§ TASK BRIEF
The listing below contains a span that opens with the line containing "Zkušenosti trancendence? Příroda, architektura, umění." and closes with the line containing "13. 3. 2018 úterý". Return that span exactly.

§ RECORDS SHOWN

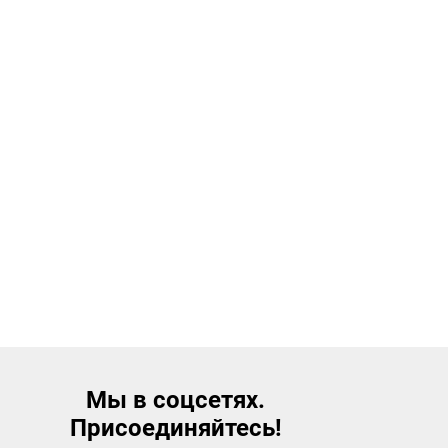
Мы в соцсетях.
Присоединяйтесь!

...

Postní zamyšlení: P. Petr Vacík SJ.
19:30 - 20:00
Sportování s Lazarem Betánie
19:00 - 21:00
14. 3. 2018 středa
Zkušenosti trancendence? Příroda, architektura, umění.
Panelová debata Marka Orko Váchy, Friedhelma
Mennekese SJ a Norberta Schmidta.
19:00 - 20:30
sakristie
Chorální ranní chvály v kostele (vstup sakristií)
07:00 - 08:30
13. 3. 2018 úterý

§ SOLVED EXERCISE
Zkušenosti trancendence? Příroda, architektura, umění.
Panelová debata Marka Orko Váchy, Friedhelma
Mennekese SJ a Norberta Schmidta.
19:00 - 20:30
sakristie
Chorální ranní chvály v kostele (vstup sakristií)
07:00 - 08:30
13. 3. 2018 úterý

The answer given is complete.